### Brief:
In the entries below, find the line with "Detect every instance" and transcribe it and every line after it exactly, through the last line, without pictures.

Stored data:
▼

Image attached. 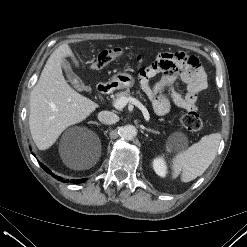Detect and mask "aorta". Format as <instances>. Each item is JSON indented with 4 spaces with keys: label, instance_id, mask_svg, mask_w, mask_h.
I'll return each instance as SVG.
<instances>
[{
    "label": "aorta",
    "instance_id": "obj_1",
    "mask_svg": "<svg viewBox=\"0 0 247 247\" xmlns=\"http://www.w3.org/2000/svg\"><path fill=\"white\" fill-rule=\"evenodd\" d=\"M137 135V129L133 125H125L119 129V136L122 140L130 141Z\"/></svg>",
    "mask_w": 247,
    "mask_h": 247
}]
</instances>
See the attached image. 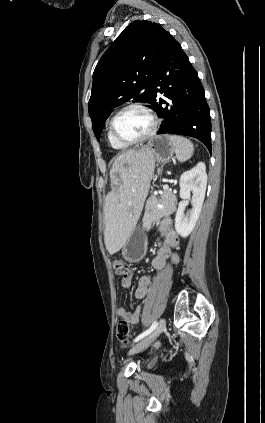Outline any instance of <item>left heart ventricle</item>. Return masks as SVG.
<instances>
[{"label": "left heart ventricle", "mask_w": 265, "mask_h": 423, "mask_svg": "<svg viewBox=\"0 0 265 423\" xmlns=\"http://www.w3.org/2000/svg\"><path fill=\"white\" fill-rule=\"evenodd\" d=\"M151 128V120L142 111L130 109L118 116L115 122L116 133L127 140L145 135Z\"/></svg>", "instance_id": "left-heart-ventricle-1"}]
</instances>
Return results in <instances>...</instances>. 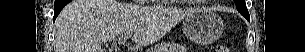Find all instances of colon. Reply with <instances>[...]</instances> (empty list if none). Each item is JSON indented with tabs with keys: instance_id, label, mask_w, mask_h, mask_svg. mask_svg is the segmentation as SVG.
I'll return each mask as SVG.
<instances>
[{
	"instance_id": "obj_1",
	"label": "colon",
	"mask_w": 305,
	"mask_h": 52,
	"mask_svg": "<svg viewBox=\"0 0 305 52\" xmlns=\"http://www.w3.org/2000/svg\"><path fill=\"white\" fill-rule=\"evenodd\" d=\"M216 52H229V49L224 45H218L216 48Z\"/></svg>"
}]
</instances>
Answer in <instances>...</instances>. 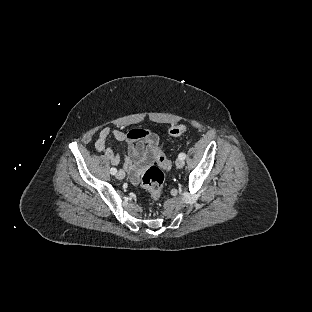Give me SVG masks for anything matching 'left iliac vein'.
Masks as SVG:
<instances>
[{
  "instance_id": "1",
  "label": "left iliac vein",
  "mask_w": 312,
  "mask_h": 312,
  "mask_svg": "<svg viewBox=\"0 0 312 312\" xmlns=\"http://www.w3.org/2000/svg\"><path fill=\"white\" fill-rule=\"evenodd\" d=\"M184 165H185V162H184L183 159L178 158V159L176 160V166H177L178 168H182Z\"/></svg>"
}]
</instances>
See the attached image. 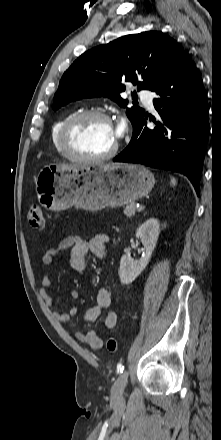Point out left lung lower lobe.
Instances as JSON below:
<instances>
[{"mask_svg":"<svg viewBox=\"0 0 221 440\" xmlns=\"http://www.w3.org/2000/svg\"><path fill=\"white\" fill-rule=\"evenodd\" d=\"M160 120L148 129L147 116L133 130L129 145L114 162L141 163L185 175L200 194L209 129L207 94L196 67L182 51L174 66L152 89Z\"/></svg>","mask_w":221,"mask_h":440,"instance_id":"left-lung-lower-lobe-1","label":"left lung lower lobe"}]
</instances>
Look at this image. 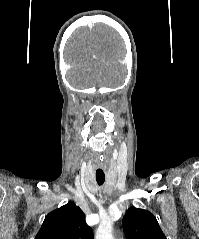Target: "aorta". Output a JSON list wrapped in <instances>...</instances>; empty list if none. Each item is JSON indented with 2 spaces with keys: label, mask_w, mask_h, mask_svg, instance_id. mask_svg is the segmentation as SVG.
I'll list each match as a JSON object with an SVG mask.
<instances>
[{
  "label": "aorta",
  "mask_w": 199,
  "mask_h": 239,
  "mask_svg": "<svg viewBox=\"0 0 199 239\" xmlns=\"http://www.w3.org/2000/svg\"><path fill=\"white\" fill-rule=\"evenodd\" d=\"M113 222L110 218L104 219L100 222L97 230L95 239H113Z\"/></svg>",
  "instance_id": "1"
}]
</instances>
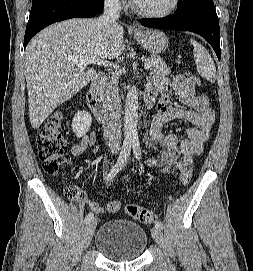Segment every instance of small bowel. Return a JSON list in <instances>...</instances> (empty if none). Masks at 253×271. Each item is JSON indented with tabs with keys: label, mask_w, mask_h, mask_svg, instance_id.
<instances>
[{
	"label": "small bowel",
	"mask_w": 253,
	"mask_h": 271,
	"mask_svg": "<svg viewBox=\"0 0 253 271\" xmlns=\"http://www.w3.org/2000/svg\"><path fill=\"white\" fill-rule=\"evenodd\" d=\"M170 89L177 93L179 100L188 109L170 104ZM147 92L158 97L157 114L151 123L147 146L161 152L159 159H149L147 164L162 171L186 170L193 163V157L203 152L216 120L215 113L207 98L196 94V80L192 77L176 75L169 79L163 75L156 76L149 81ZM174 120L192 124L186 130V138L180 143L176 134L163 132V127ZM95 137V131L83 135L81 141L72 146V155L80 156L95 142ZM91 209L95 213L104 212V208L96 203H91Z\"/></svg>",
	"instance_id": "c3829d8e"
}]
</instances>
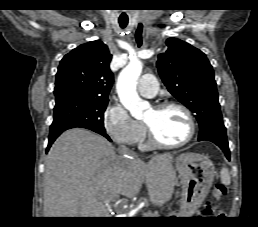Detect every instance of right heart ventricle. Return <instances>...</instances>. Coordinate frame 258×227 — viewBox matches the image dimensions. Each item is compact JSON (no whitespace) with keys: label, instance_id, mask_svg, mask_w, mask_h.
Listing matches in <instances>:
<instances>
[{"label":"right heart ventricle","instance_id":"obj_1","mask_svg":"<svg viewBox=\"0 0 258 227\" xmlns=\"http://www.w3.org/2000/svg\"><path fill=\"white\" fill-rule=\"evenodd\" d=\"M140 145H141V147L144 148V149H147V148H150V147H151L150 142L145 140V135H144L143 138L141 139Z\"/></svg>","mask_w":258,"mask_h":227}]
</instances>
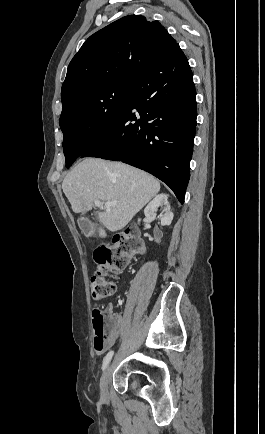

▲

### The answer:
Detect every instance of right heart ventricle. Return <instances>...</instances>. Coordinate frame 258×227 — viewBox matches the image dimensions. Each item is compact JSON (no whitespace) with keys: label, instance_id, mask_svg, mask_w, mask_h.
Listing matches in <instances>:
<instances>
[{"label":"right heart ventricle","instance_id":"obj_1","mask_svg":"<svg viewBox=\"0 0 258 227\" xmlns=\"http://www.w3.org/2000/svg\"><path fill=\"white\" fill-rule=\"evenodd\" d=\"M140 145H141V147L144 148V149H147V148H150V147H151L150 142L145 140V135H144L143 138L141 139Z\"/></svg>","mask_w":258,"mask_h":227}]
</instances>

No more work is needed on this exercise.